[Aim of the exercise]: In the records below, begin at the line that has "Index du Site" and stop after the line that has "Me connecter automatiquement à chaque visite"; quote those lines verbatim and nothing more.

[Input data]:
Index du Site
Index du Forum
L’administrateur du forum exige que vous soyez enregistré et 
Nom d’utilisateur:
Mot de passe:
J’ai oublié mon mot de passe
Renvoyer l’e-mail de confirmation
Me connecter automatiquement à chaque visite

---

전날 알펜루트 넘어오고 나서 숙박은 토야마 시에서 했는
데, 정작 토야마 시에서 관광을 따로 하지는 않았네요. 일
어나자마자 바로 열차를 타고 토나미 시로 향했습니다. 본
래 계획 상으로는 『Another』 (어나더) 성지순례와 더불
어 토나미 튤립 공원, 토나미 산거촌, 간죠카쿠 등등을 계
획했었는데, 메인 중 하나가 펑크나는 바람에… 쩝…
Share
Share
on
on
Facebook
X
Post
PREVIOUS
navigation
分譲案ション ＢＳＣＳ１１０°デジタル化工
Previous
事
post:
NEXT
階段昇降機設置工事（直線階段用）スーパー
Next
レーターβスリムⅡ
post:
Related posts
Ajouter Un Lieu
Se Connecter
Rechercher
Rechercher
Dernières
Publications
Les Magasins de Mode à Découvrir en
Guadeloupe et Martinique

* * *

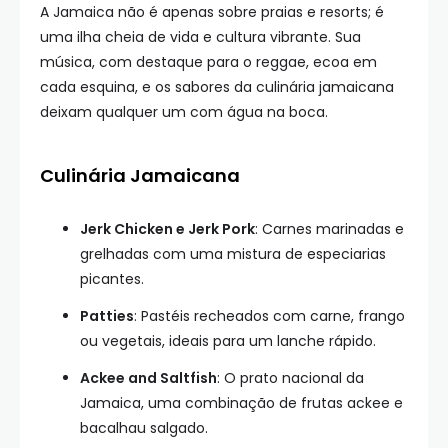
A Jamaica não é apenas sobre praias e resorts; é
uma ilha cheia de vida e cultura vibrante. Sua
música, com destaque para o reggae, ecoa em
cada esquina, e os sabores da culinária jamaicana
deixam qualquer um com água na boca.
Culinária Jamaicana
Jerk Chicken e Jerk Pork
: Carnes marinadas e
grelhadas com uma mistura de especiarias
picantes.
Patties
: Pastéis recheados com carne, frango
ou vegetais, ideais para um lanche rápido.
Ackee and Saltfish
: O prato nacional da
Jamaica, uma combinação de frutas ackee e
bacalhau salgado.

[Response for this exercise]:
Index du Site
Index du Forum
L’administrateur du forum exige que vous soyez enregistré et 
Nom d’utilisateur:
Mot de passe:
J’ai oublié mon mot de passe
Renvoyer l’e-mail de confirmation
Me connecter automatiquement à chaque visite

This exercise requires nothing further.